* [Records from a data source]:
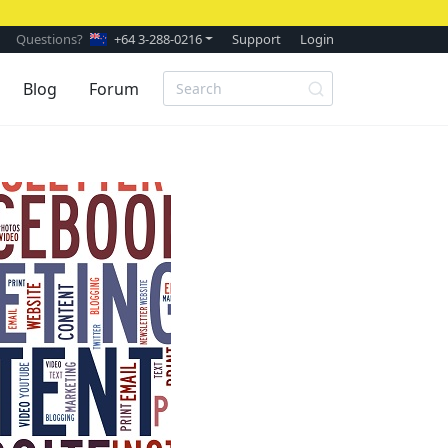
Questions?
+64 3-288-0216
Support
Login
Blog
Forum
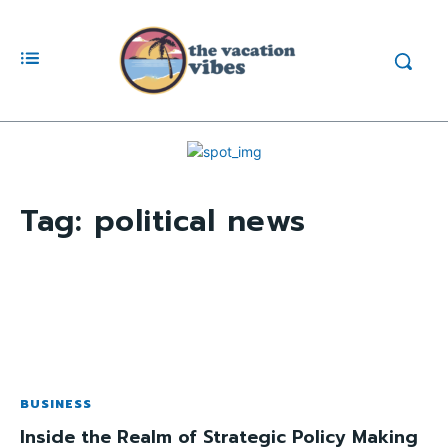
Tag:
political news
BUSINESS
Inside the Realm of Strategic Policy Making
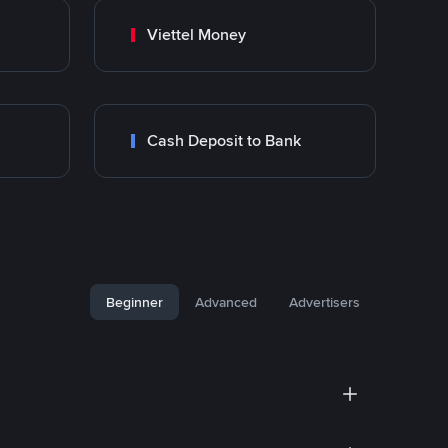
Viettel Money
Cash Deposit to Bank
Beginner
Advanced
Advertisers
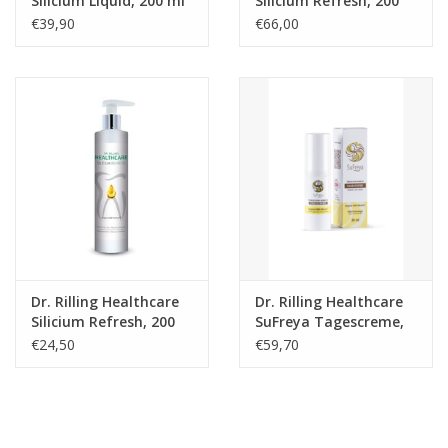
Silicium Liquid, 200 ml
Silicium Refresh, 200
ml, 3-pack
€39,90
€66,00
Dr. Rilling Healthcare
Dr. Rilling Healthcare
Silicium Refresh, 200
SuFreya Tagescreme,
ml
30 ml
€24,50
€59,70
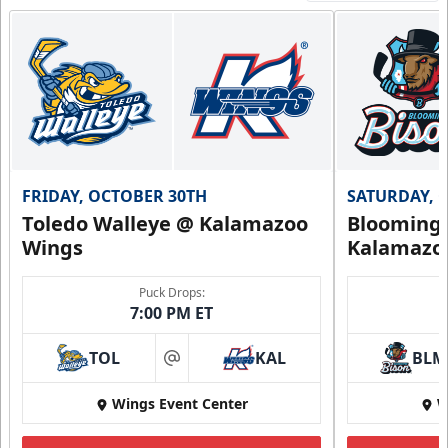
FRIDAY, OCTOBER 30TH
SATURDAY, 
Toledo Walleye @ Kalamazoo
Bloomingt
Wings
Kalamazo
Puck Drops:
7:00 PM ET
TOL
KAL
BLM
at
Wings Event Center
W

* [What is being asked]:
Return every entry above word for word, leaving pictures out.

* [Solution below]:
Questions?
+64 3-288-0216
Support
Login
Blog
Forum
Tag:
political news
BUSINESS
Inside the Realm of Strategic Policy Making
Viettel Money
Cash Deposit to Bank
Beginner
Advanced
Advertisers
Silicium Liquid, 200 ml
Silicium Refresh, 200
ml, 3-pack
€39,90
€66,00
Dr. Rilling Healthcare
Dr. Rilling Healthcare
Silicium Refresh, 200
SuFreya Tagescreme,
ml
30 ml
€24,50
€59,70
FRIDAY, OCTOBER 30TH
SATURDAY, 
Toledo Walleye @ Kalamazoo
Bloomingt
Wings
Kalamazo
Puck Drops:
7:00 PM ET
TOL
KAL
BLM
at
Wings Event Center
W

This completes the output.